莲儿一听这话,心里就来了气,她说,你怎么知道我没见过,我知道燕窝是燕子拉的吐的那些脏东西做的。
涂老太太说,你别多心,我并不是在笑话你家穷。
莲儿越来越生气了,大声说,我家是穷,可你放心,他们就是要饭到了门口,也会跳过这一家的。
涂老太太也有些气了,她说,你越说越走样了,涂家若是嫌弃你们,又怎么会娶你作媳妇呢!
莲儿说,你说我是涂家的媳妇,可我总觉得自己连丫环也不如。
这话将涂老太太气得太狠了。她不再说话,一个人回到房里生闷气。
莲儿虽不理她,心里还是听了她的话,将燕窝倒进一只碗里,又往锅里填了一瓢水,再将碗放进锅里,盖上锅盖,转身走到灶后将火生起来。

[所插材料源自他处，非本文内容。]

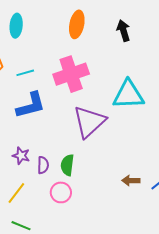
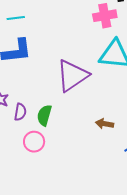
pink cross: (71, 74) -> (105, 16), moved, size x0.7
brown arrow: (131, 181) -> (105, 124), moved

每天上午,屋里的丫环小雨总是忙完家务活之后,又得上街买菜等等。所以,这会儿,屋里只有婆媳两个。
莲儿在灶后烧火蒸燕窝,没有注意到外面下起雨来了。灶里的柴草噼噼啪啪地响个不停,莲儿盯着那灶火出神。
最初几滴雨下来时,涂老太太就听到了。她闻见瓦脊上叭叭作响,就想起院子里的衣服该收起来。她觉得莲儿也该知道下雨了,也该记起院子里晾着衣服。她等了一会儿,屋子里一点动静也没有。
这时,外面的雨越下越大了,涂老太太以为莲儿是在故意和自己赌气,不去收那衣服,心里不由得颤抖起来。她出了屋,走进雨中,先将那换洗的衣服收到屋檐下晾好,再转身去收那几床准备晒干后藏起来预备过冬用的棉絮。
棉絮被雨淋后沉重得很,她第一次抱了两床,第二次又抱了两床,第三次只剩下一床了。她再抱时,腿却软了,地上一滑,连人带物摔成了一个泥巴团。
她咬着牙爬起来,踉踉跄跄地走进屋子,一头倒在**,连湿衣服也无力去脱。
小雨在街上遇到雨后就往回赶,进了屋,见衣服已经收好,她以为是莲儿收的,就去朝她道谢。
莲儿听说下雨了,便起身往门口走,她见到地上的脚印,心里有点怕,转身端了燕窝碗往涂老太太房里走。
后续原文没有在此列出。